Nouveau-né abandonné à Gbérédou-Kignèro : la mère interpellée et transférée à Kouroussa

La sous-préfecture de Gbérédou-Kignèro, située dans la préfecture de Kouroussa, a été le théâtre d’un fait bouleversant dans la journée du samedi 14 février 2026. Un nourrisson a été retrouvé abandonné au fond d’une latrine avant d’être secouru par des jeunes du quartier, puis transporté d’urgence dans une structure sanitaire de la localité.
Quelques heures après les faits, une jeune dame prénommée Kandia a été suspectée puis interpellée.

Selon les informations recueillies auprès de Kaba Kanté, infirmier d’État et agent suppléant du Programme élargi de vaccination (PEV), la mise en cause est passée aux aveux.

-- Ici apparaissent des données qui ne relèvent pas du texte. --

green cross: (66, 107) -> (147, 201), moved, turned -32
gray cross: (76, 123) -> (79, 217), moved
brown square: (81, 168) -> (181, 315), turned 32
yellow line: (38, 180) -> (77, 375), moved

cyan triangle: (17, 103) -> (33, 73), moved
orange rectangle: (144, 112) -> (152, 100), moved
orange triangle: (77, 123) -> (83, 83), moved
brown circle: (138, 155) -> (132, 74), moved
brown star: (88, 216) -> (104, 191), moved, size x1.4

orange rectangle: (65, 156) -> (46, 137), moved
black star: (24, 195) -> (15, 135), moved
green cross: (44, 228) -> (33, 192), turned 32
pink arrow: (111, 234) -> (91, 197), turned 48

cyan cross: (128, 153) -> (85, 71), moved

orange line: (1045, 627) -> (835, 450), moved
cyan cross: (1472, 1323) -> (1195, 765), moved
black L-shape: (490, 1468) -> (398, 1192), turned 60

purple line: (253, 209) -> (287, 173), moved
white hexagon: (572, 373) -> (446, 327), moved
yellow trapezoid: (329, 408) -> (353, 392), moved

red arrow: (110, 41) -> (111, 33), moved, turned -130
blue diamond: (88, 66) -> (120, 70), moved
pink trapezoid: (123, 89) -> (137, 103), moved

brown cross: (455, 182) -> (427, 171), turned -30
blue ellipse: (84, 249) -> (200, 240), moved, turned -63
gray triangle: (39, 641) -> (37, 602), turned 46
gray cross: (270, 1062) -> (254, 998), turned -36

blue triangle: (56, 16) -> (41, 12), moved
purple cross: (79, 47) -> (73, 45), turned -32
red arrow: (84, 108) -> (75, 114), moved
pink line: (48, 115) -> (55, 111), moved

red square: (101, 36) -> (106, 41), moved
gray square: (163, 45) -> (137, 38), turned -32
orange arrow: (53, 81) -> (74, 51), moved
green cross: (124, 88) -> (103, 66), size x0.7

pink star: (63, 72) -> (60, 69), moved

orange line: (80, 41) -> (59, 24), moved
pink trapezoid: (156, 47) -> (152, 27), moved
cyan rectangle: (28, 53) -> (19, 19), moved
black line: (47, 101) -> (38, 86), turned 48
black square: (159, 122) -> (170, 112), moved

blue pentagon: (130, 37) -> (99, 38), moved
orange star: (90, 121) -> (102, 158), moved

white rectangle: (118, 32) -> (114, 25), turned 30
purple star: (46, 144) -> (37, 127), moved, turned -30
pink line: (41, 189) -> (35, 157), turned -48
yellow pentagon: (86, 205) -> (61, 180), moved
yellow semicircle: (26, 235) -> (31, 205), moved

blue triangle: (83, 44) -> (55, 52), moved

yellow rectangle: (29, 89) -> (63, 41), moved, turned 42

D’après les explications fournies, aux environs de 20 heures, alors que le nourrisson était placé sous surveillance médicale et que la police poursuivait les enquêtes, des soupçons se sont portés sur la jeune femme.
« Hier à 20 heures, puisque l’enfant était sous notre garde pour les soins et que la police était en enquête, une de nos camarades infirmières a signalé que l’auteure présumée était avec sa grande sœur dans la concession où le nourrisson a été retrouvé au fond de la latrine. Elle passait la nuit chez son père et la journée chez sa grande sœur. Elle avait déjà un enfant de deux ans. Quand elle est revenue dans la concession familiale, certains ont commencé à douter, car ils savaient qu’elle était enceinte », explique notre interlocuteur.
Mère célibataire d’un enfant de deux ans, Kandia séjournait en effet entre la concession de son père et celle de sa grande sœur.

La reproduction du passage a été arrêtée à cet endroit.